◆ RECORDS SHOWN ◆
########################################

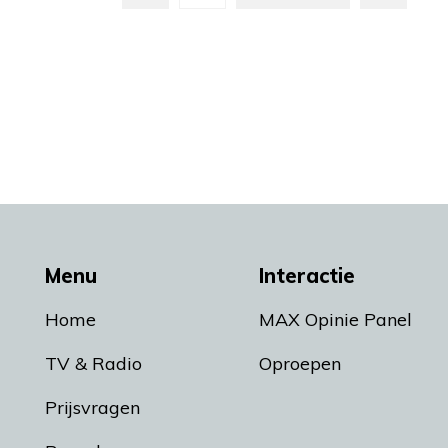
Menu
Interactie
Home
MAX Opinie Panel
TV & Radio
Oproepen
Prijsvragen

########################################

◆ PROBLEM STATEMENT ◆
Every line above goes into the copy unchanged; the pictures do not.

◆ WRITTEN RESPONSE ◆
Menu
Interactie
Home
MAX Opinie Panel
TV & Radio
Oproepen
Prijsvragen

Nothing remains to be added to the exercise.